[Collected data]
+-------+

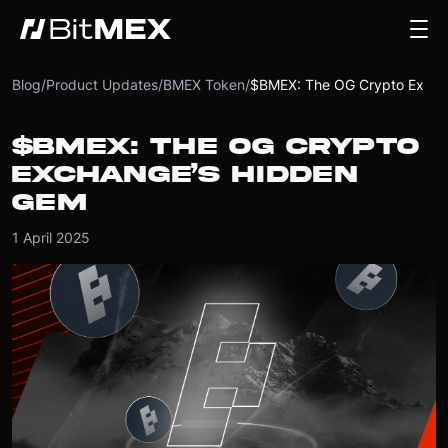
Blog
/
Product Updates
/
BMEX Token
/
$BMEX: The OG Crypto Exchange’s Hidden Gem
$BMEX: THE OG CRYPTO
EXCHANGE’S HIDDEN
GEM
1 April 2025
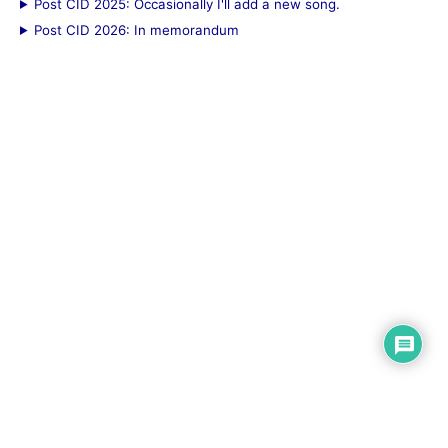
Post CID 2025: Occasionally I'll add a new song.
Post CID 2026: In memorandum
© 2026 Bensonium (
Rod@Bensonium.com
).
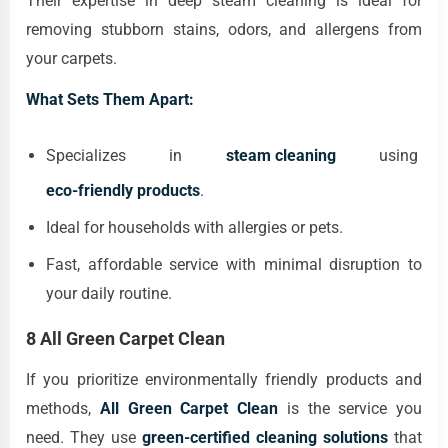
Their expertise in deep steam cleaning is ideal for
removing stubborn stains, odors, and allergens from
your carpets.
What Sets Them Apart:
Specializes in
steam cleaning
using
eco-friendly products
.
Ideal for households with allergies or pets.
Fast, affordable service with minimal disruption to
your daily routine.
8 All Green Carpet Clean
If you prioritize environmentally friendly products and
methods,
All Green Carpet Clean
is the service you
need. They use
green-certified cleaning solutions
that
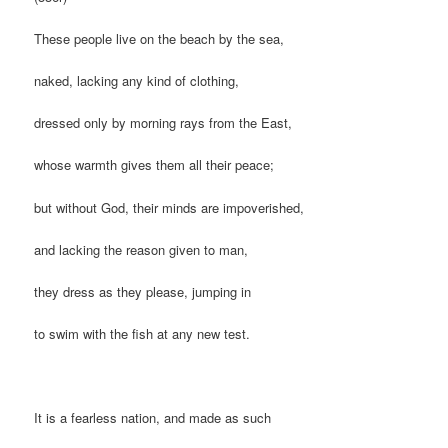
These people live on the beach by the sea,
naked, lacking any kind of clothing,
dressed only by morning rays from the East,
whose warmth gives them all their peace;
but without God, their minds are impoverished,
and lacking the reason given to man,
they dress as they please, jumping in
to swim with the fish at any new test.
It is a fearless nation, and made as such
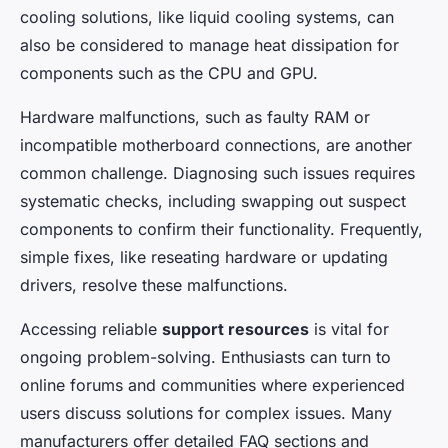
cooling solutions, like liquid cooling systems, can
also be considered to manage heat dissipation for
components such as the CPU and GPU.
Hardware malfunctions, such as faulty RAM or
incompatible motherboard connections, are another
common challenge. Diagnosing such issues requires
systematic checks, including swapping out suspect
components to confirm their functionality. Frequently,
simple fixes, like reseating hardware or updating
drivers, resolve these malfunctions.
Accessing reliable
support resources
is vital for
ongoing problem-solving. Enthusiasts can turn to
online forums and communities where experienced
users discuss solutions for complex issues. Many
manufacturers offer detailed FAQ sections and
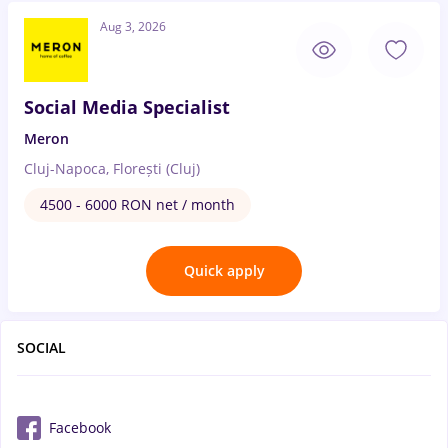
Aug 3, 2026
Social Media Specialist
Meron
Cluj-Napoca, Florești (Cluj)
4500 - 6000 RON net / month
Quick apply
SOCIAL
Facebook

+-------+

### Task statement
Check all the records above and select each line where the string "cleaning" is found.

### Written solution
Their expertise in deep steam cleaning is ideal for
steam cleaning
green-certified cleaning solutions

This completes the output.